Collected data
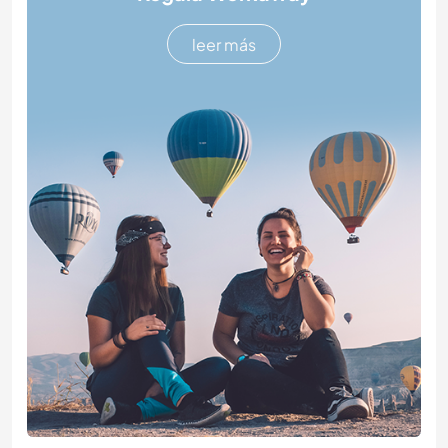
leer más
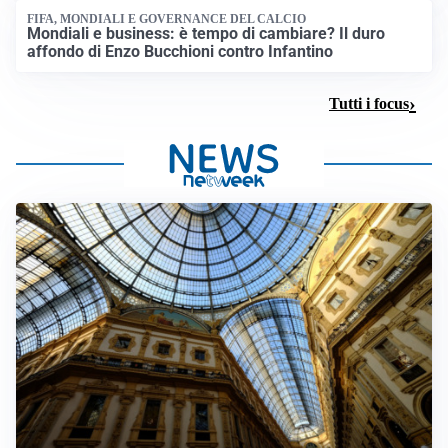
FIFA, MONDIALI E GOVERNANCE DEL CALCIO
Mondiali e business: è tempo di cambiare? Il duro
affondo di Enzo Bucchioni contro Infantino
Tutti i focus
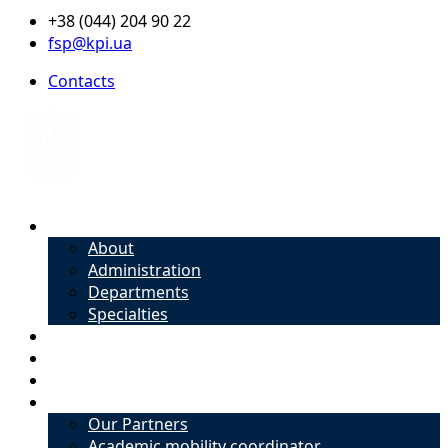
+38 (044) 204 90 22
fsp@kpi.ua
Contacts
About
About
Administration
Departments
Specialties
Admission
Specialties
Academic mobility coordinator
International Office
Our Partners
Academic mobility coordinator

■ What this task involves
An exact copy of every record above is needed, with all pictures left out.

■ Written reply
leer más
FIFA, MONDIALI E GOVERNANCE DEL CALCIO
Mondiali e business: è tempo di cambiare? Il duro
affondo di Enzo Bucchioni contro Infantino
Tutti i focus
+38 (044) 204 90 22
fsp@kpi.ua
Contacts
About
About
Administration
Departments
Specialties
Admission
Specialties
Academic mobility coordinator
International Office
Our Partners
Academic mobility coordinator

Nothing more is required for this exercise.